* **PROBLEM DESCRIPTION**
Please return only the lines from the one holding "すが、本場所で見られる機会は少ない珍しい決まり手で" through the one holding "Albano Laziale", exactly as they appear in the records below, both ends included.

* **RECORDS FOR PROCESSING**
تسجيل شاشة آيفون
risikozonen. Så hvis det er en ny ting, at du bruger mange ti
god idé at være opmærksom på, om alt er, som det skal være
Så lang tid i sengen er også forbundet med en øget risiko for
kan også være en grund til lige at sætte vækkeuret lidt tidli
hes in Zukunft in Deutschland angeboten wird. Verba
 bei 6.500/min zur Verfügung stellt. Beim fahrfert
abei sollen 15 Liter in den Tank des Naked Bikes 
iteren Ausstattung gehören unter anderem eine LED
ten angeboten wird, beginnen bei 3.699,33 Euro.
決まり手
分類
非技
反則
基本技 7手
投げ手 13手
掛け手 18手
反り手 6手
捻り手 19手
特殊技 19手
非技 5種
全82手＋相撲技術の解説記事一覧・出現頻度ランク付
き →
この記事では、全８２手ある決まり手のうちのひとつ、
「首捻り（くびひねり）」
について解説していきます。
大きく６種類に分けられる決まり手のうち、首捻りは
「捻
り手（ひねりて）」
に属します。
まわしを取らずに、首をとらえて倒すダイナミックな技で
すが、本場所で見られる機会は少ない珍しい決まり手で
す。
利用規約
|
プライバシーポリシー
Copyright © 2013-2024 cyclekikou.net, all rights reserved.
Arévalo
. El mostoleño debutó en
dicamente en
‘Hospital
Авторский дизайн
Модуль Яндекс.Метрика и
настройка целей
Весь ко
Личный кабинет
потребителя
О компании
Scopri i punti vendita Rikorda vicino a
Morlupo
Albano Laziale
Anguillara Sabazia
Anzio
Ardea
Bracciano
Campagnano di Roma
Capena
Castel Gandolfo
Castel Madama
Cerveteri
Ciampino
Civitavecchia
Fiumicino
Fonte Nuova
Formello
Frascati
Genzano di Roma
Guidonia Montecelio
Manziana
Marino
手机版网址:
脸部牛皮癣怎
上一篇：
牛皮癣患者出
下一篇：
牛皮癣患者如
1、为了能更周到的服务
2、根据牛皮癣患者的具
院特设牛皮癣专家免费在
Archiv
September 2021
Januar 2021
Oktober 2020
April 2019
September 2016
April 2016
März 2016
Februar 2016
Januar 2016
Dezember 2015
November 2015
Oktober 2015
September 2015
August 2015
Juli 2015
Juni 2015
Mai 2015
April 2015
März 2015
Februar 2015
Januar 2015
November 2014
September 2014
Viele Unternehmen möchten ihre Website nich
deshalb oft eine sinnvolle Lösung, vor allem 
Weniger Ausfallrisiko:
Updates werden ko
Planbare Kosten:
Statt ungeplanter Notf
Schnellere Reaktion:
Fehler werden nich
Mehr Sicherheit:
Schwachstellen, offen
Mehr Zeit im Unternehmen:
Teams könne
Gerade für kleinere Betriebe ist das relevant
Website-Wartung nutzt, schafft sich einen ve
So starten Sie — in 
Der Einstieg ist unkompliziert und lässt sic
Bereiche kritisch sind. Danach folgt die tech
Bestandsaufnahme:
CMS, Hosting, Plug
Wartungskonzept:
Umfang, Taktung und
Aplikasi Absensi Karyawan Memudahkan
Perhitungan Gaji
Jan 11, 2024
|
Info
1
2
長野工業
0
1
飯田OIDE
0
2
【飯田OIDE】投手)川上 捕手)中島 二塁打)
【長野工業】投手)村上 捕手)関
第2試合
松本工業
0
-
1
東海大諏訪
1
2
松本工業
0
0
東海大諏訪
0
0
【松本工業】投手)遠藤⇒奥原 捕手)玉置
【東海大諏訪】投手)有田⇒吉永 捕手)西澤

* **RESULT OF THIS TASK**
すが、本場所で見られる機会は少ない珍しい決まり手で
す。
利用規約
|
プライバシーポリシー
Copyright © 2013-2024 cyclekikou.net, all rights reserved.
Arévalo
. El mostoleño debutó en
dicamente en
‘Hospital
Авторский дизайн
Модуль Яндекс.Метрика и
настройка целей
Весь ко
Личный кабинет
потребителя
О компании
Scopri i punti vendita Rikorda vicino a
Morlupo
Albano Laziale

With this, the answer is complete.